Last month, I celebrated my first Ada-versary (Ada anniversary)! 13 months since joining Ada Ventures as Head of Operations, it still feels a little surreal to be working with this team. I am grateful for this privilege every day.
In the spirit of Open Venture, I thought I’d share some of what I’ve learned about VC ops in a small VC fund. As Matt & Check (the Partners of Ada Ventures) have alluded to elsewhere, a new VC fund is in itself a start-up, and a VC fund could be seen as the sum of two parts — the FCA-regulated investment firm and the fund itself.
Our core business is investing into companies to get the greatest return we can for our investors, in line with our thesis. Together, Diarra, our Head of Portfolio & Brand, and I, support Check & Matt in delivering this core business. This backend support includes:
1. Team — hiring, culture, employment policies, benefits
2. Marketing — brand, communications with the public (like this Medium post!)

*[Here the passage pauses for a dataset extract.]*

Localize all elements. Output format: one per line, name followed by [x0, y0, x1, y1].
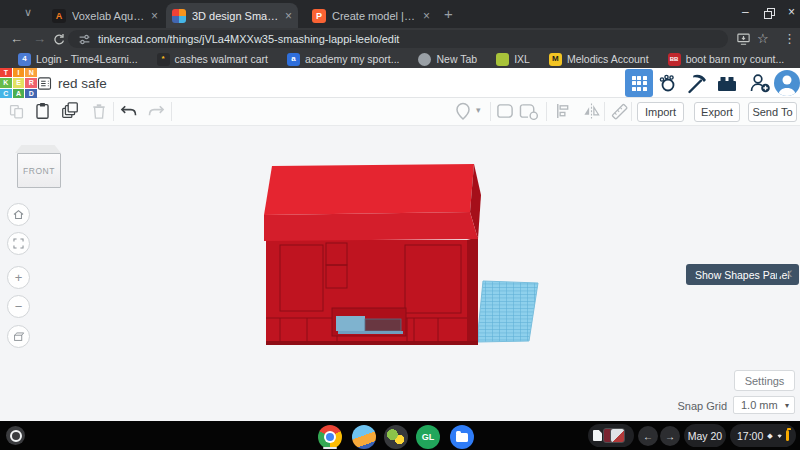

3. Investor relations — quarterly reporting, regular communications
4. Fundraising — for our fund, and for our portfolio
5. Portfolio support — supporting our founders, connecting them to our network
6. Community management — our scout & angel program
7. Supplier management — liaising with lawyers, administrators, accountants etc.
8. Investment processes — closing checklists, project management
9. Impact — due diligence processes, what this looks like for Ada as a firm
10. ESG — how we show up in the world, and how we help our portfolio navigate this
11. Finance — bookkeeping, fund accounting, tax returns
12. Compliance — FCA, data protection, insurance, annual audits
13. Legal — fund legals, investment legals, day-to-day contracts
14. General ops — offices, IT, merch
There’s quite a breadth of work included in VC ops (or ops roles generally), and I’m learning more every day. If you’re new to this space and would like to discuss this more, please feel free to reach out.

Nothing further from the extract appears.